Во-вторых, ввиду массовых убийств, совершаемых немцами, само польское население постоянно сильно сокращалось во время оккупации, поэтому заранее было ясно, что спасти можно было только небольшую часть из множества беззащитных жертв. На этот счет с самого начала не было никаких иллюзий.
Будни спасителей евреев изобиловали критическими ситуациями, о чем рассказывает Бартошевский в этой книге. Какие-либо планомерные действия с достаточной защитой от доносчиков, вымогателей, от немецких ловушек и провокаций были исключены. Что бы ни было запланировано и подготовлено, оно часто срывалось по воле какого-нибудь злого случая, и спасителю, не отступившему своевременно, а готовому пойти на возрастающий риск, иногда приходилось разделять смертную участь с евреями.
Можно опасаться, что наш век войдет в историографию как век геноцида. Польская земля стала первой европейской ареной современного геноцида. В то время многие удивлялись, почему такие колоссальные массы людей не оказывали сопротивления. Несколько десятилетий спустя, когда посреди мира во всем мире ареной геноцида оказалась Камбоджа, уже стало понятно, что даже величайшее мужество само по себе ничего не может сделать против огромного превосходства в силе. Как мы уже узнали, зло многообразнее и также эффективнее в своем кровожадном наступлении, чем добро{17}.

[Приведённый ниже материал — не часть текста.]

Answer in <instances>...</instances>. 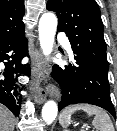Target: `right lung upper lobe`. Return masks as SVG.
Here are the masks:
<instances>
[{"label":"right lung upper lobe","mask_w":117,"mask_h":131,"mask_svg":"<svg viewBox=\"0 0 117 131\" xmlns=\"http://www.w3.org/2000/svg\"><path fill=\"white\" fill-rule=\"evenodd\" d=\"M24 0H0V43L24 32Z\"/></svg>","instance_id":"right-lung-upper-lobe-1"}]
</instances>
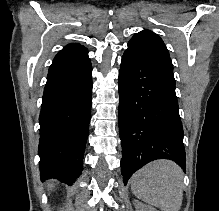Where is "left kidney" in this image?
I'll return each instance as SVG.
<instances>
[{"mask_svg":"<svg viewBox=\"0 0 219 211\" xmlns=\"http://www.w3.org/2000/svg\"><path fill=\"white\" fill-rule=\"evenodd\" d=\"M144 209V207H143ZM147 211H158V209H155V207H146Z\"/></svg>","mask_w":219,"mask_h":211,"instance_id":"5707ae66","label":"left kidney"}]
</instances>
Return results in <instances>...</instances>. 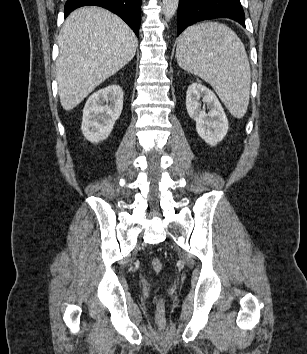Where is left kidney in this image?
<instances>
[{"instance_id":"left-kidney-1","label":"left kidney","mask_w":307,"mask_h":354,"mask_svg":"<svg viewBox=\"0 0 307 354\" xmlns=\"http://www.w3.org/2000/svg\"><path fill=\"white\" fill-rule=\"evenodd\" d=\"M201 100L209 112L201 107ZM186 109L196 122L198 135L209 145L222 141L228 132V119L216 95L204 85L192 83L186 93Z\"/></svg>"}]
</instances>
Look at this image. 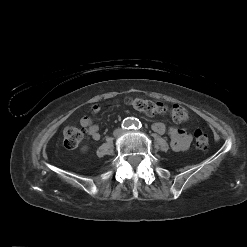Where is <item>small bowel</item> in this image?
<instances>
[{"label": "small bowel", "mask_w": 247, "mask_h": 247, "mask_svg": "<svg viewBox=\"0 0 247 247\" xmlns=\"http://www.w3.org/2000/svg\"><path fill=\"white\" fill-rule=\"evenodd\" d=\"M100 111L99 105H93L89 109L91 115L97 114ZM80 125L86 130L87 134L94 140L100 139L99 127L95 124L90 116H84L80 119ZM154 132L158 134L168 133L170 137L171 148L174 151H184L188 149L192 141L191 134L185 129H180L175 126L166 127L161 122H155L152 125Z\"/></svg>", "instance_id": "1"}]
</instances>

Так что Владиславу Бартошевскому очень повезло, что он остался в живых. (То, что он пережил позже - это другая история{18}.) С самого начала он был активным подпольщиком и журналистом, а после войны стал ведущим знатоком жестокого времени оккупации. Он христианин и действовал как христианин. Но в его сочинениях едва ли можно найти соображения моралистического характера. Во всех своих книгах он обращается к читателям, чтобы прошлое не было забыто.

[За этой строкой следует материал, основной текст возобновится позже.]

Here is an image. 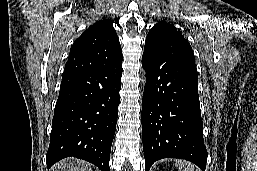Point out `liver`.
Masks as SVG:
<instances>
[{
    "label": "liver",
    "instance_id": "6515ba94",
    "mask_svg": "<svg viewBox=\"0 0 257 171\" xmlns=\"http://www.w3.org/2000/svg\"><path fill=\"white\" fill-rule=\"evenodd\" d=\"M51 171H92L90 164L85 161L67 158L53 166Z\"/></svg>",
    "mask_w": 257,
    "mask_h": 171
}]
</instances>
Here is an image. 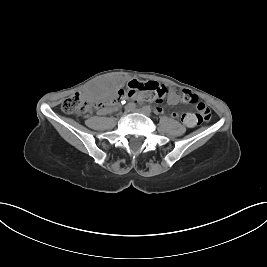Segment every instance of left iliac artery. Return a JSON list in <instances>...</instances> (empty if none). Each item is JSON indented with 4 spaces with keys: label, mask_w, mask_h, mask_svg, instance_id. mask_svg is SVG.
Segmentation results:
<instances>
[{
    "label": "left iliac artery",
    "mask_w": 267,
    "mask_h": 267,
    "mask_svg": "<svg viewBox=\"0 0 267 267\" xmlns=\"http://www.w3.org/2000/svg\"><path fill=\"white\" fill-rule=\"evenodd\" d=\"M144 109H146L147 111L151 112V108L149 106H144Z\"/></svg>",
    "instance_id": "left-iliac-artery-1"
}]
</instances>
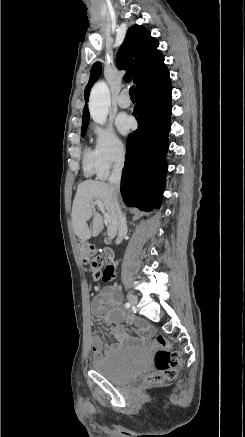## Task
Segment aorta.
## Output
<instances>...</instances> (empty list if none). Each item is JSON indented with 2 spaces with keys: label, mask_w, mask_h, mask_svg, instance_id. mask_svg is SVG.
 <instances>
[{
  "label": "aorta",
  "mask_w": 245,
  "mask_h": 437,
  "mask_svg": "<svg viewBox=\"0 0 245 437\" xmlns=\"http://www.w3.org/2000/svg\"><path fill=\"white\" fill-rule=\"evenodd\" d=\"M109 106V88L105 82H97L93 86L89 98V112L93 121L98 124H104L107 119Z\"/></svg>",
  "instance_id": "762f6f07"
}]
</instances>
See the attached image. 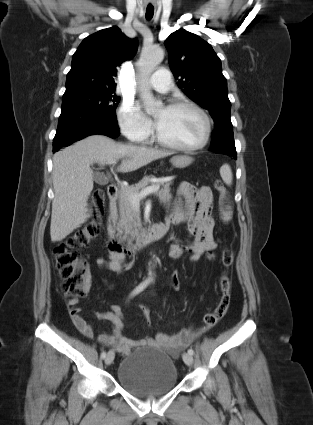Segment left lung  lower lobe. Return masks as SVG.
Instances as JSON below:
<instances>
[{"instance_id":"1","label":"left lung lower lobe","mask_w":313,"mask_h":425,"mask_svg":"<svg viewBox=\"0 0 313 425\" xmlns=\"http://www.w3.org/2000/svg\"><path fill=\"white\" fill-rule=\"evenodd\" d=\"M232 128H218L212 133V143L210 150L215 153L232 155L235 159L237 153Z\"/></svg>"}]
</instances>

Таким образом, он стал летописцем истории оккупации и исследователем обоих Варшавских восстаний - еврейского 1943 года и последнего 1944 года, когда вся Варшава была разгромлена и половина ее жителей была уничтожена. Его очерки, хроники и книги, даже если разделить их на несколько авторов, для каждого из них могли бы стать поводом для награждения. Большие тома современной истории авторства Бартошевского стали незаменимыми источниками для каждого исследователя того времени. Отрадно и похвально, что молодой человек из Варшавы 1942 года не увяз в своих журналистских попытках того времени, а развился до широко известного, образованного, разностороннего историка. Поистине здесь можно говорить об удачном взаимодействии врожденного ума, трудолюбия, одаренности и интеллектуального взросления.
Но для меня в нем важно нечто совсем другое. "Никогда на полях человеческих конфликтов - говорил Уинстон Черчилль по поводу воздушной войны за Англию - не зависело для человечества так много от столь немногих". Этими немногими были английские летчики, равные по силе немецким. А Бартошевский является одним из немногих, безоружных, кто в неравной борьбе, имея в своем распоряжении единственное добро - собственную жизнь, спасли не только множество других человеческих жизней, но и честь нашей нации.
Берлин, в марте 1983{19}.
Послесловие переводчика
Книга Владислава Бартошевского о Варшавском гетто с предисловием Станислава Лема в Германии была издана несколько раз (последний раз - в 2015 г.), была переведена на английский язык и издана в США и Великобритании. А в 1986 г. Лем написал еще одно предисловие к другой книге Бартошевского, изданной на немецком языке, - "Извлекаем ли мы уроки из истории?"{20} - сборнику статей о военной и послевоенной истории Польши. Из всего предисловия приведем только одно воспоминание Станислава Лема - очень личное и важное: "Я до сих пор помню тот момент, когда более тридцати лет назад я осознал примирение с немцами (и сейчас с этим согласен). Я тогда выбирал себе обувь в берлинском универмаге, и ко мне подошел ребенок лет четырех и начал болтать на своем детском немецком языке, показывая мне рисунки в только что купленной книге. Абсолютная невинность маленького мальчика, с которым мы рассматривали цветные картинки, оказалась окончательным аргументом для моего разума - несмотря на его герметичность. Но, конечно, превратить память в чистый белый лист все равно была не в силах".